» The records

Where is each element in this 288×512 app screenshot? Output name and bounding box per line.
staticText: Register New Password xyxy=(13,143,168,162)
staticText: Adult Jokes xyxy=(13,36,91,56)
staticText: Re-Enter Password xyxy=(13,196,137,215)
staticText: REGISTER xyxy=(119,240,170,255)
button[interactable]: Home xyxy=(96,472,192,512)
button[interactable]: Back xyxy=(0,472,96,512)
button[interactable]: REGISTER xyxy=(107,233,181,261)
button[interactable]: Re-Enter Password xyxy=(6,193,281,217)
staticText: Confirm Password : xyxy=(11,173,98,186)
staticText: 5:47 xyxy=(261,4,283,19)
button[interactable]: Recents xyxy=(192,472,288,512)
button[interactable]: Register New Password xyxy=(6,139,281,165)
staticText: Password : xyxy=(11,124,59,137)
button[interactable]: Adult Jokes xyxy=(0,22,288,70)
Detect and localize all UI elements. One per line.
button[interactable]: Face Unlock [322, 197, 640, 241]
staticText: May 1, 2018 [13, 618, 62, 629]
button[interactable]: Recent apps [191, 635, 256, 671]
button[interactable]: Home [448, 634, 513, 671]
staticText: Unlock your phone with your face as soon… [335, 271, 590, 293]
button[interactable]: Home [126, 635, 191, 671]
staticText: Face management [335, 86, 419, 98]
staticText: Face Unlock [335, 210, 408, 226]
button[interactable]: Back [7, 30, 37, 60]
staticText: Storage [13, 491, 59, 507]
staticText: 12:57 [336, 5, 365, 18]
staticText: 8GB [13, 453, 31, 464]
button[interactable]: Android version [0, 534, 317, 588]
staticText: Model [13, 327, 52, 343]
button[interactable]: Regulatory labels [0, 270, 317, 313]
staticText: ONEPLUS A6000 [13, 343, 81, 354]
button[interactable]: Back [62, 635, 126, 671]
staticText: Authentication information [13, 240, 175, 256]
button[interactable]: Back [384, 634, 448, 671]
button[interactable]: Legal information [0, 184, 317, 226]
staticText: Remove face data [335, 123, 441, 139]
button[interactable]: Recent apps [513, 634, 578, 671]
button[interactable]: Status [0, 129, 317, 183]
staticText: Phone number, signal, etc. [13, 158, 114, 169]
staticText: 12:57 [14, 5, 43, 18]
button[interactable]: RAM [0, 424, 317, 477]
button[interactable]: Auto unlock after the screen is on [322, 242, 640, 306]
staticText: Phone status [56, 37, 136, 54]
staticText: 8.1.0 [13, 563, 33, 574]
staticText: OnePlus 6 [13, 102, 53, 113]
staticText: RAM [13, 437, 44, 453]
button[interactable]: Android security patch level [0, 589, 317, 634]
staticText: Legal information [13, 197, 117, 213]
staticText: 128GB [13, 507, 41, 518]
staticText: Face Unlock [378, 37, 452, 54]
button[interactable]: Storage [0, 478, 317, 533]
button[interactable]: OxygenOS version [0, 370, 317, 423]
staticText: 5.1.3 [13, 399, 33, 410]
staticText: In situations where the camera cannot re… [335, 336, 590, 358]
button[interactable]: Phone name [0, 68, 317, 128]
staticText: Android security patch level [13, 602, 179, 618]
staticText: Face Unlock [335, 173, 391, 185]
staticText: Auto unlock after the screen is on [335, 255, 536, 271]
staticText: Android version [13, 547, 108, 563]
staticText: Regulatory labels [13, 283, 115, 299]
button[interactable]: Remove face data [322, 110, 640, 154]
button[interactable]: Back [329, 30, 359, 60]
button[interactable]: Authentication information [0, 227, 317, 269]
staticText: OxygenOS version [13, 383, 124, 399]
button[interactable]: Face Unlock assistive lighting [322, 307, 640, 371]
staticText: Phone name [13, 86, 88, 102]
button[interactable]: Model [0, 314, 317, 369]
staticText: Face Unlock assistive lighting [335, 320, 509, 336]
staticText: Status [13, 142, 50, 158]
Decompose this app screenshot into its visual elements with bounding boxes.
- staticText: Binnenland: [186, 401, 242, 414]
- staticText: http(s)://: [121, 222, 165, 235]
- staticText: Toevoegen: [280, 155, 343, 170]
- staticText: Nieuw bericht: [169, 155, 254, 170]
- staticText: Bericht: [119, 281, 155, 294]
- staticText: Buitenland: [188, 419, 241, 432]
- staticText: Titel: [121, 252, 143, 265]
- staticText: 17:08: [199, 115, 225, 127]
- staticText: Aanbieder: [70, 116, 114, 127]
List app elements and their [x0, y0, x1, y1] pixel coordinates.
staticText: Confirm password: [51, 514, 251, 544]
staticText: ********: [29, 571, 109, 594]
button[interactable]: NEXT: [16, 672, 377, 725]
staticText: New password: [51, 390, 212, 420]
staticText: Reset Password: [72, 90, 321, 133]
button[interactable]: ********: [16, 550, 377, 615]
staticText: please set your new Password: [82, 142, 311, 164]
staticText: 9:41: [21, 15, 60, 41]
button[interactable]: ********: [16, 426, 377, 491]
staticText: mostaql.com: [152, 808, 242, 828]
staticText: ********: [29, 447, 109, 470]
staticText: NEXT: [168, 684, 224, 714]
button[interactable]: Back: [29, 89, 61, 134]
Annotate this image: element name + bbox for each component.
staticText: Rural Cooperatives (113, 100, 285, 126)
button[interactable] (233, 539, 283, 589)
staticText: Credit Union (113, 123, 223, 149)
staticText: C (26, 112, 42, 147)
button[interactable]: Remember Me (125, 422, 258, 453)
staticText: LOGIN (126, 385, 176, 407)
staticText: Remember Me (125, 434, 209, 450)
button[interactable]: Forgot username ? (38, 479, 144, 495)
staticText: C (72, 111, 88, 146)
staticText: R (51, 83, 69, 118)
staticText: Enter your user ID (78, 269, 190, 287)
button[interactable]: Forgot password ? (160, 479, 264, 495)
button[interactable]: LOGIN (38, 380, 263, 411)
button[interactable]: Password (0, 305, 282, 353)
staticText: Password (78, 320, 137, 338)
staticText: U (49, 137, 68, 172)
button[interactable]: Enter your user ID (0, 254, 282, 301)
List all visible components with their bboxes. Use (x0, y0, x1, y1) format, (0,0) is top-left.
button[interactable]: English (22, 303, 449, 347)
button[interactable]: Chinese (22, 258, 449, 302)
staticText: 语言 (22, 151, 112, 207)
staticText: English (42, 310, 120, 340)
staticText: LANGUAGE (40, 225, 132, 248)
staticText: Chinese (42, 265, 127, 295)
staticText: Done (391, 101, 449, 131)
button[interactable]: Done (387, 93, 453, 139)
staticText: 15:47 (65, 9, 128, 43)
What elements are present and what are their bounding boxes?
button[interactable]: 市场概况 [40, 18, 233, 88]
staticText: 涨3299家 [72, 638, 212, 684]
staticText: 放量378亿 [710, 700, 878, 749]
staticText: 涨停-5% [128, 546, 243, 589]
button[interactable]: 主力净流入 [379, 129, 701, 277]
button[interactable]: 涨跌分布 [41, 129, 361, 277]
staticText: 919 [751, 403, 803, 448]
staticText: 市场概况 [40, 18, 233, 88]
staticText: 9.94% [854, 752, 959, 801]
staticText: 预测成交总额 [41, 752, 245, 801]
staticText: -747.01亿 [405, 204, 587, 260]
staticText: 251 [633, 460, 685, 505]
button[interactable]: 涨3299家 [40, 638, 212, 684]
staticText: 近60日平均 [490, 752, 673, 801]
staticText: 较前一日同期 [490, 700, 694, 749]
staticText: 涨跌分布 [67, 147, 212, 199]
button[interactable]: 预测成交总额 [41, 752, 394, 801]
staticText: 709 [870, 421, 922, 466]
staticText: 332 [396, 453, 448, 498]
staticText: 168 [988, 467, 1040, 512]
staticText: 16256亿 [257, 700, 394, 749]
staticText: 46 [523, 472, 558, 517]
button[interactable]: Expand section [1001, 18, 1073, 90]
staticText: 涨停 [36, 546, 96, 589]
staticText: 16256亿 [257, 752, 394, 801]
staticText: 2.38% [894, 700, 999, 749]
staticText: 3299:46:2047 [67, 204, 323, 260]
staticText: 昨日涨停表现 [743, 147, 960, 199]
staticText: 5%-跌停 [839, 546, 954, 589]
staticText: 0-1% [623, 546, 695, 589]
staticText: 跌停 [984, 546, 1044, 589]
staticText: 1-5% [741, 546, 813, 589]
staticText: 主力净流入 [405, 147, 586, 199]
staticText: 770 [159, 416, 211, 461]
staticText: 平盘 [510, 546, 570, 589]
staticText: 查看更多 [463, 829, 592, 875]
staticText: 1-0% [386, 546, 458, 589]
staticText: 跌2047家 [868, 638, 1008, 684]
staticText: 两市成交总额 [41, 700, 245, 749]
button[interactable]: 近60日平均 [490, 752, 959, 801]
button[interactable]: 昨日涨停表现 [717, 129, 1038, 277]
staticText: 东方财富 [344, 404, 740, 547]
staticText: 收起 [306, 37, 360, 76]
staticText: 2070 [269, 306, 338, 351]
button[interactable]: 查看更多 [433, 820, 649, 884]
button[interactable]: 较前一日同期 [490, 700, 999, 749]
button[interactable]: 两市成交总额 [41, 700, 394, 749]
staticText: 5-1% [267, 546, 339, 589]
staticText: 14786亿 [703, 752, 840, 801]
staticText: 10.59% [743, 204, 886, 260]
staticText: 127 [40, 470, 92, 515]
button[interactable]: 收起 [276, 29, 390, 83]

» Work order
Read through the entries and copy every line that includes "data".

» Output
staticText: Remove face data [335, 123, 441, 139]
button[interactable]: Remove face data [322, 110, 640, 154]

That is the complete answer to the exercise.